300 calories per serving (without bread)

Ingredients

2 tbsp extra virgin olive oil

2 onions, finely chopped

2 cloves garlic, finely chopped

300g cherry tomatoes, halved

½ lemon, zested

1 tbsp smoked paprika

2 tsp ground cumin

Small pinch of saffron

500ml stock (chicken or vegetable)

3 sweet red peppers, de-seeded and sliced

1 red chilli, chopped

2 x 400g cans chopped tomatoes

2 handfuls of frozen peas

1 tsp sea salt

Ground black pepper

6 large eggs

Small handful flat leaf parsley

Small handful chopped coriander

 

Method

  1. Heat the oil in a large ovenproof pan set on the hob over a medium heat.
  2. Add the onion and garlic then fry for 5-8 minutes until soft.
  3. Add the cherry tomatoes and cook for a further 5 minutes.
  4. Add the lemon zest, paprika, cumin and saffron then cook for a further minute.
  5. Add the stock, peppers, chilli and chopped tomatoes. Cook for 20 minutes or until the peppers are tender. Add the peas after 15 minutes of cooking. You may need to add a little more water if the dish dries out too much. The consistency should be thick but not dry.
  6. Season with salt and pepper.
  7. Make a well in the sauce using a spoon and crack in one egg. Repeat for the other five eggs.
  8. Place the pan in the oven and cook for about five minutes until the egg whites are cooked and the yolk is still runny. Cook a little longer of you do not like runny yolks.
  9. Remove the pan from the oven and garnish with the herbs.
  10. Serve the shakshuka with freshly toasted sourdough or other bread of choice.

 

 

Oat bircher muesli

Oat bircher muesli

Oat Bircher Muesli (Download as a PDF oat-bircher-muesli)

Serves 2

300 calories per serving

This muesli makes a great breakfast to start your day or even a nourishing snack (I like it after training or as a bedtime snack).

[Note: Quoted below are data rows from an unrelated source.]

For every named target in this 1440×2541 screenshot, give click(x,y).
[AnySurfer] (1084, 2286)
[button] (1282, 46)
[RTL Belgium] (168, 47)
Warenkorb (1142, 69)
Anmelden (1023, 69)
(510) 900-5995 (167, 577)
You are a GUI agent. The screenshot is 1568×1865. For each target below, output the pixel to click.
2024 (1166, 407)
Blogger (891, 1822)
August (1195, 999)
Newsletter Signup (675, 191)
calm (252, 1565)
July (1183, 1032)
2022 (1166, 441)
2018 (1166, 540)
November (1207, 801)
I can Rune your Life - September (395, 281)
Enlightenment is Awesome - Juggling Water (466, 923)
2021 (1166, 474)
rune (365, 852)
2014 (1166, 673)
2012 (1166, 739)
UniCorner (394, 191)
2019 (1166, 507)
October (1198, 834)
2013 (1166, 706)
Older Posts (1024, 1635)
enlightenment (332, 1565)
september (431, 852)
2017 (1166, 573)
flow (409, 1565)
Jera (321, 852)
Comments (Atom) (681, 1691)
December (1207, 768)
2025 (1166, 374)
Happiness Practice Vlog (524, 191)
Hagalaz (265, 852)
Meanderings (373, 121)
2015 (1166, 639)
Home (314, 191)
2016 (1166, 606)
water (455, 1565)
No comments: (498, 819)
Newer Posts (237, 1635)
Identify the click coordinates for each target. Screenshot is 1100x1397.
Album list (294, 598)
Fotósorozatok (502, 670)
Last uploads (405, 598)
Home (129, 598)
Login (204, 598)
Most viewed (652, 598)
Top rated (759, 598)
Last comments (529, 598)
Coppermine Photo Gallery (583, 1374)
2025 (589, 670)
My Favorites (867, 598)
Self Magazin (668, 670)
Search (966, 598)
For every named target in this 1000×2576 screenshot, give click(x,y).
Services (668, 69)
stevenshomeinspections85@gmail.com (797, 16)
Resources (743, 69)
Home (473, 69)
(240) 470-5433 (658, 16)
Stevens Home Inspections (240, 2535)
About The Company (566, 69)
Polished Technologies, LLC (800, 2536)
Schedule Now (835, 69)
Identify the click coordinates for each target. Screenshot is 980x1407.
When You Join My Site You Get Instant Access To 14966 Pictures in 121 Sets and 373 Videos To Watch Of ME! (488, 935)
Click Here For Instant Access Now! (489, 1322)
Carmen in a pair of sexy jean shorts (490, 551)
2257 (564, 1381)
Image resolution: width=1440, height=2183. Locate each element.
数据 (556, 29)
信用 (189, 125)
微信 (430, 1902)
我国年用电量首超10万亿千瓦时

Oats are loaded with soluble fibre that aids digestion and helps keep you full whilst balancing blood sugar levels. One group of soluble fibres are the beta-glucans which have been shown to help lower cholesterol – good news for your heart!

 

Ingredients

80g rolled oats       img_0714

200ml fresh apple juice

70ml almond milk

Pinch of cinnamon

½ lime zested

1 tsp honey

1 apple, grated

1 kiwi, peeled and diced

½ pomegranate

1 tbsp toasted sliced almonds

 

Method

 

  1. Place the oats in a large bowl and cover with the apple juice, milk, cinnamon, lime zest and honey. Combine well and cover.  Place in the fridge for 20 minutes.
  2. Remove from the fridge and stir through the grated apple. Add more almond milk of a little too thick.  Top with kiwi and pomegranate.